Author : Jane Spencer
Publisher : Oxford University Press
Page : 288 pages
File Size : 28,97 MB
Release : 2020-06-10
Category : Literary Criticism
ISBN : 019259947X
What did British people in the late eighteenth century think and feel about their relationship to nonhuman animals? This book shows how an appreciation of human-animal similarity and a literature of compassion for animals developed in the same years during which radical thinkers were first basing political demands on the concept of natural and universal human rights. Some people began to conceptualise animal rights as an extension of the rights of man and woman. But because oppressed people had to insist on their own separation from animals in order to claim the right to a full share in human privileges, the relationship between human and animal rights was fraught and complex. This book examines that relationship in chapters covering the abolition movement, early feminism, and the political reform movement. Donkeys, pigs, apes and many other literary animals became central metaphors within political discourse, fought over in the struggle for rights and freedoms; while at the same time more and more writers became interested in exploring the experiences of animals themselves.

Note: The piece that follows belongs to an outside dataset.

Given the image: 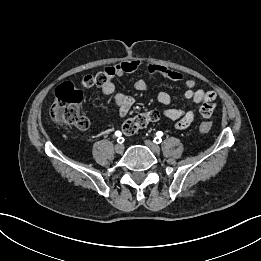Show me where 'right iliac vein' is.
<instances>
[{"label": "right iliac vein", "instance_id": "1", "mask_svg": "<svg viewBox=\"0 0 261 261\" xmlns=\"http://www.w3.org/2000/svg\"><path fill=\"white\" fill-rule=\"evenodd\" d=\"M124 151V145L123 144H116L115 145V152L118 154L123 153Z\"/></svg>", "mask_w": 261, "mask_h": 261}]
</instances>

We learn how children's writers pioneered narrative techniques for representing animal subjectivity, and how the anti-cruelty campaign of the early 1800s drew on the legacy of 1790s radicalism. Coleridge, Wordsworth, Clare, Southey, Blake, Wollstonecraft, Equiano, Dorothy Kilner, Thomas Spence, Mary Hays, Ignatius Sancho, Anna Letitia Barbauld, John Oswald, John Lawrence, and Thomas Erskine are just a few of the writers considered. Along with other canonical and non-canonical writers of many disciplines, they placed nonhuman animals at the heart of British literature in the age of the French Revolution.
Author : Anna West
Publisher : Cambridge University Press
Page : 221 pages
File Size : 35,48 MB
Release : 2017-04-19
Category : Fiction
ISBN : 1107179173
Thomas Hardy and Animals looks at creatures in Hardy's novels, examining human-animal boundaries debated by the Victorian scientific and philosophical communities.